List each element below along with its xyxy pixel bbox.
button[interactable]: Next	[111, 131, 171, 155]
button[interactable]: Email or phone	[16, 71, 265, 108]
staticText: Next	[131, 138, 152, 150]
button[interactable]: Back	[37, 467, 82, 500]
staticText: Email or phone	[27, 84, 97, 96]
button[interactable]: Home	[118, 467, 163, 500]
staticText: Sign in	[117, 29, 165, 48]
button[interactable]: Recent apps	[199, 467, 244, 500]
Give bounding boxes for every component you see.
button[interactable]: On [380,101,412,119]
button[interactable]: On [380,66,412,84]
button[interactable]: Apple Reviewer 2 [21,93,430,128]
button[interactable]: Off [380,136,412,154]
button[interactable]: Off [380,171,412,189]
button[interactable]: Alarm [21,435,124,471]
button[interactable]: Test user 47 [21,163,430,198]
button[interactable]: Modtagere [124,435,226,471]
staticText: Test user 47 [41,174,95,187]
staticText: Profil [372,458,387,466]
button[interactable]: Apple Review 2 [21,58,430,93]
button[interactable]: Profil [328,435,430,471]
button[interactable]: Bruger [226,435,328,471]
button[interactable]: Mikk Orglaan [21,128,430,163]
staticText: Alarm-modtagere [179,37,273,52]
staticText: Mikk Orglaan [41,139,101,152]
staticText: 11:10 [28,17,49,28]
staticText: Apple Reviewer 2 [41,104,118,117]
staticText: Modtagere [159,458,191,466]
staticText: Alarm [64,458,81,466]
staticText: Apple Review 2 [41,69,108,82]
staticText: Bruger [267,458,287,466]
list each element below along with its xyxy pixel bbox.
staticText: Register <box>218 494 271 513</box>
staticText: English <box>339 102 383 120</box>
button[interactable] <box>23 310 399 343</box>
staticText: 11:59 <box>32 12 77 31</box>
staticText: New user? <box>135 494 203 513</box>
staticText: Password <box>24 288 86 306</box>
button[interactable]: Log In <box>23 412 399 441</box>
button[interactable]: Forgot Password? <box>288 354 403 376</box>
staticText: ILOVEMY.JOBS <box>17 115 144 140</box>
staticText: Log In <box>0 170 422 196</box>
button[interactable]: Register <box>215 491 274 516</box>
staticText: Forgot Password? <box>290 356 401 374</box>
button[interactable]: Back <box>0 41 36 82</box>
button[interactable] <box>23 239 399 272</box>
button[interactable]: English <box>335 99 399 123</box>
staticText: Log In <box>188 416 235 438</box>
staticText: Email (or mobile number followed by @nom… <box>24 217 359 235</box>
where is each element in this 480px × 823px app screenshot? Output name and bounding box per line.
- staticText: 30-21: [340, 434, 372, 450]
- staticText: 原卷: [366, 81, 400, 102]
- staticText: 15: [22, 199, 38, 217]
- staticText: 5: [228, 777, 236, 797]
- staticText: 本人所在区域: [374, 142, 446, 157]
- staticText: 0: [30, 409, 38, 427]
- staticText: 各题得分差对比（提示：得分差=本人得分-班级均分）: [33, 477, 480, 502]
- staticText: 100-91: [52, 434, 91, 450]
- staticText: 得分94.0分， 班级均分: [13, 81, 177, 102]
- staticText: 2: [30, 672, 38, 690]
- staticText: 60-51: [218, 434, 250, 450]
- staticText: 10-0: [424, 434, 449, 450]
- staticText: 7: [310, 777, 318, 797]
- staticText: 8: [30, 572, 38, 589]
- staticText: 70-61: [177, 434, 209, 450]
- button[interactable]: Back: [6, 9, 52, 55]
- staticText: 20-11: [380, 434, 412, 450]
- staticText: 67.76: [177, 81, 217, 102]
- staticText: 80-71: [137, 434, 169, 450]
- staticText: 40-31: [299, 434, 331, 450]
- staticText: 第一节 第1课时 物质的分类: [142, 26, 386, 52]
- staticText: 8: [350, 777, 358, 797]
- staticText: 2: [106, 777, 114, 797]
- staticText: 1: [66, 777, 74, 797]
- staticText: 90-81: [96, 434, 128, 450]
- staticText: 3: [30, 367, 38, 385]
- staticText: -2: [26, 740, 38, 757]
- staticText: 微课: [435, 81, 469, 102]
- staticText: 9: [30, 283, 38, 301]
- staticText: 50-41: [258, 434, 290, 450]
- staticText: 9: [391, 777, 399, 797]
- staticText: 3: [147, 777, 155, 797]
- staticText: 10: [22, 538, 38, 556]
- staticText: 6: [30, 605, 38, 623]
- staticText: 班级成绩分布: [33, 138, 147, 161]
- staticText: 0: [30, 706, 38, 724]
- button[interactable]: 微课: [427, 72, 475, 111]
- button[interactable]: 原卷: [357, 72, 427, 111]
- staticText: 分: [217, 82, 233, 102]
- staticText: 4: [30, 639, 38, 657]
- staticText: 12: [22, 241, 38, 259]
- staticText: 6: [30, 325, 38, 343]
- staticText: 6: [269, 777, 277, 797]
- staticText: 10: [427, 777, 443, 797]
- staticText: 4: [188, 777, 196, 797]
•••••
◆ **WHAT THE EXERCISE ASKS**
Search the records for the word "Profil" and copy every line where it occurs.

◆ **EXERCISE SOLUTION**
staticText: Profil [372,458,387,466]
button[interactable]: Profil [328,435,430,471]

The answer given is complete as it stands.